Shame on us, as a human race, for letting things like the tone of someone’s skin, cause division. Skin has nothing to do with character, and you can’t even take it off to escape the unholy judgments. It honestly makes me queasy, and I don’t really understand how racism can be a thing. It’s like looking at a piece of artwork and cursing the artist for using colors to paint with.
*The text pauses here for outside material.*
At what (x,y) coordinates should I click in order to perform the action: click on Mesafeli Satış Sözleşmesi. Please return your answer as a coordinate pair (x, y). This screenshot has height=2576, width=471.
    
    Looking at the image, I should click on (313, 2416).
In the book of Acts, it doesn’t tell us that Peter preached a dynamic sermon. In fact, it tells us that Peter strongly rebuked the listeners, and told them how they murdered the One who came to save their souls. I wonder what he would say to us, America, on the wake of George Floyd’s murder, as well as the whole string of other atrocities done on these shores, beginning with the kidnapping and enslaving of Africans? These crimes against humanity were crimes against the God who handcrafted them, loves them, and placed His Image upon them. These are not just temporary stains. There is blood on our hands, and we are guilty before the Maker. We need His blood to wash the stain of it.
May the Church of the Almighty become unified to speak up for the oppressed. True religion is this (James 1:27): To bear the sufferings the widow and orphan (the oppressed and forsaken) and to keep oneself unstained by the world! This world is divided.
Pentecost was not a feel-good sermon with snacks and coffee in the lobby. It was not a pastor who dressed classy, but casual. It was not a 5-piece band with all the right acoustics in the building. Pentacost was a day of the Holy Spirit showing up on the scene. This is my prayer for this Sunday. I am praying for the whole, wide world… that God would show up and we would behold His glory, and it would cast us face down in awe and wonder that such a great God would save souls, and He would build His Kingdom upon unity and grace.